Dataset records:
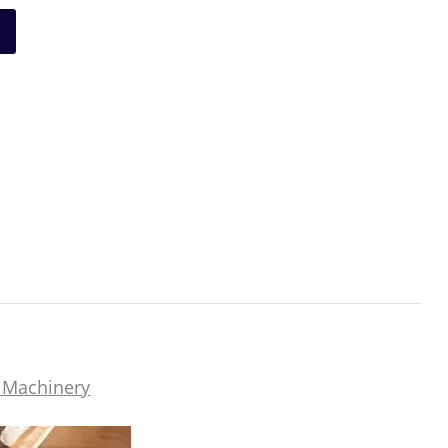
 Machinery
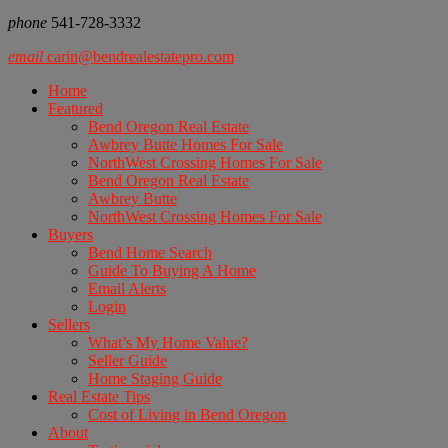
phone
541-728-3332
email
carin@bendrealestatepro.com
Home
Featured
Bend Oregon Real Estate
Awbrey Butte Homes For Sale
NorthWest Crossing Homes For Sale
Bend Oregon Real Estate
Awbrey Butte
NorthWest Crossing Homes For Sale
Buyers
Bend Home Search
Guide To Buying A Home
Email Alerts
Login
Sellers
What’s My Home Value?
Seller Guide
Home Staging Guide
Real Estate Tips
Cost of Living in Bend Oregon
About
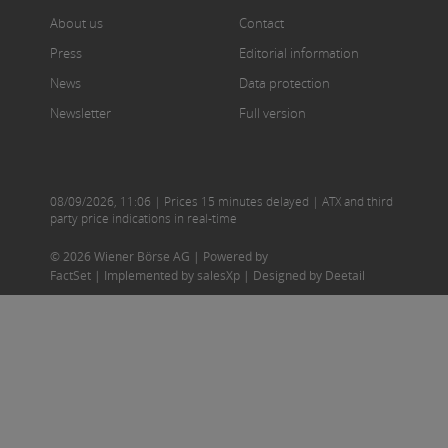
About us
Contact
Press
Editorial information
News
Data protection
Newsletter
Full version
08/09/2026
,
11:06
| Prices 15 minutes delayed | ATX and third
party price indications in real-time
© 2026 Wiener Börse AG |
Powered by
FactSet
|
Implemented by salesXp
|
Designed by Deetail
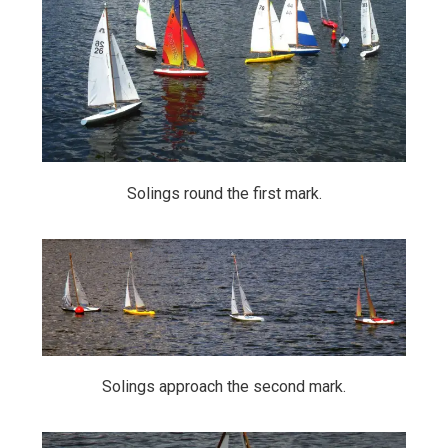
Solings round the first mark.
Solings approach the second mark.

--

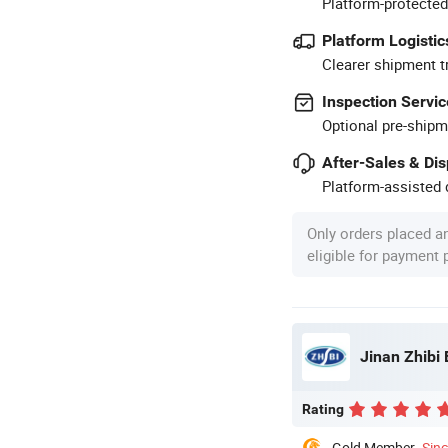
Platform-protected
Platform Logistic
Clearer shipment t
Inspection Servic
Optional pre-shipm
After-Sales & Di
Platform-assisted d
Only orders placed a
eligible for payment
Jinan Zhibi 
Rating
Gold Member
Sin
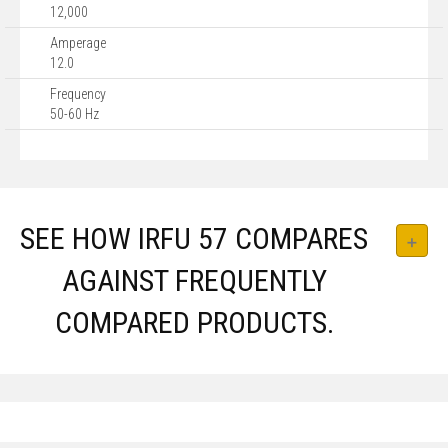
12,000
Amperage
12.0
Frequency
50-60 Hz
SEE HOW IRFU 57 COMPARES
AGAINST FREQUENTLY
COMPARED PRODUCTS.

## Work instruction
The word to find is "Solings". Copy every line of the data that holds it.

## Exercise answer
Solings round the first mark.
Solings approach the second mark.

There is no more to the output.